Don’t Forget Act Structure

Act structure helps you write books, and can also help you write lots of books. If your different volumes each complete an act of the full story told in a series, readers will find each ending satisfying. Just remember: you can always end acts on cliffhangers.

Do Find Crossover Potential

When you have multiple books or series, find ways to introduce elements of one into the other. Have the main character from series A do a cameo in series B, or put a villain in all of your series, facing off against each of your heroes in turn. This will help encourage your readers to get excited about everything you release. 

Don’t Close Every Line in Every Book

Resist the temptation to answer every question, defeat every adversary, and close every loop in each book you write. Instead, use those open questions as the foundations of further volumes. It will help you keep readers engaged and give you more ideas. 

One Last Little Thing

I’ve seen this mistake often enough I feel the need to point it out even though you, of course, would never make it in a million years. 

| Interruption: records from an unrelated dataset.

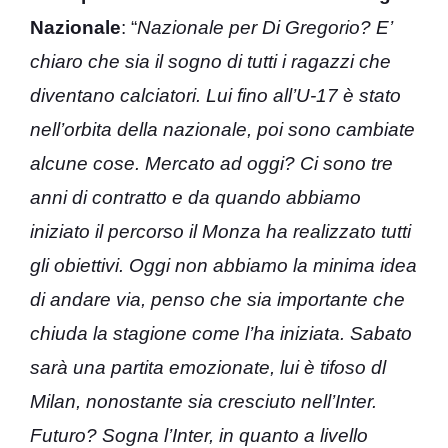
Nazionale
: “
Nazionale per Di Gregorio? E’
chiaro che sia il sogno di tutti i ragazzi che
diventano calciatori. Lui fino all’U-17 è stato
nell’orbita della nazionale, poi sono cambiate
alcune cose. Mercato ad oggi? Ci sono tre
anni di contratto e da quando abbiamo
iniziato il percorso il Monza ha realizzato tutti
gli obiettivi. Oggi non abbiamo la minima idea
di andare via, penso che sia importante che
chiuda la stagione come l’ha iniziata. Sabato
sarà una partita emozionate, lui è tifoso dl
Milan, nonostante sia cresciuto nell’Inter.
Futuro? Sogna l’Inter, in quanto a livello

Some writers relax on quality when they write short. They feel the story doesn’t need to be taken as seriously, because it’s shorter. Or it’s incomplete anyway, so why bother?

Never make this mistake. You are asking readers to buy more books from you, more often. If you give them an excuse to stop, they will. Remember the old adage: a novelist is a failed short story writer, and a short story writer is a failed poet. It takes extra skill, not less attention, to write the short form well. Give it all you have.